• _PROBLEM_
Find and copy the lines in the records beneath this task that contain the word "Notre".

• _Items from a data source_
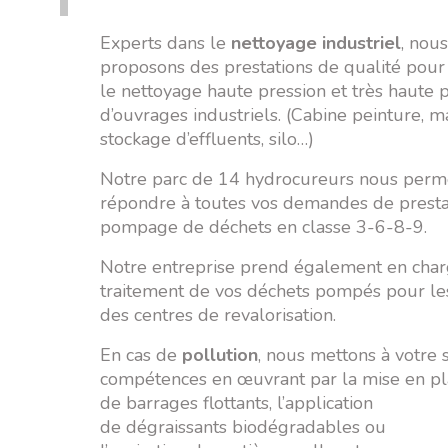
Experts dans le
nettoyage industriel
, nou
proposons des prestations de qualité pou
le nettoyage haute pression et très haute 
d’ouvrages industriels. (Cabine peinture, m
stockage d’effluents, silo…)
Notre parc de 14 hydrocureurs nous perm
répondre à toutes vos demandes de presta
pompage de déchets en classe 3-6-8-9.
Notre entreprise prend également en char
traitement de vos déchets pompés pour les
des centres de revalorisation.
En cas de
pollution
, nous mettons à votre 
compétences en œuvrant par la mise en pl
de barrages flottants, l’application
de dégraissants biodégradables ou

• _EXERCISE OUTPUT_
Notre parc de 14 hydrocureurs nous perm
Notre entreprise prend également en char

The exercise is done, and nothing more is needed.